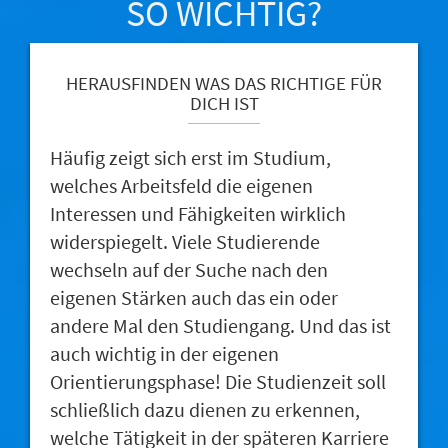
SO WICHTIG?
HERAUSFINDEN WAS DAS RICHTIGE FÜR
DICH IST
Häufig zeigt sich erst im Studium,
welches Arbeitsfeld die eigenen
Interessen und Fähigkeiten wirklich
widerspiegelt. Viele Studierende
wechseln auf der Suche nach den
eigenen Stärken auch das ein oder
andere Mal den Studiengang. Und das ist
auch wichtig in der eigenen
Orientierungsphase! Die Studienzeit soll
schließlich dazu dienen zu erkennen,
welche Tätigkeit in der späteren Karriere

• WHAT YOU NEED TO DO: Every record above must be printed exactly, except for its images.

• EXERCISE ANSWER:
SO WICHTIG?
HERAUSFINDEN WAS DAS RICHTIGE FÜR
DICH IST
Häufig zeigt sich erst im Studium,
welches Arbeitsfeld die eigenen
Interessen und Fähigkeiten wirklich
widerspiegelt. Viele Studierende
wechseln auf der Suche nach den
eigenen Stärken auch das ein oder
andere Mal den Studiengang. Und das ist
auch wichtig in der eigenen
Orientierungsphase! Die Studienzeit soll
schließlich dazu dienen zu erkennen,
welche Tätigkeit in der späteren Karriere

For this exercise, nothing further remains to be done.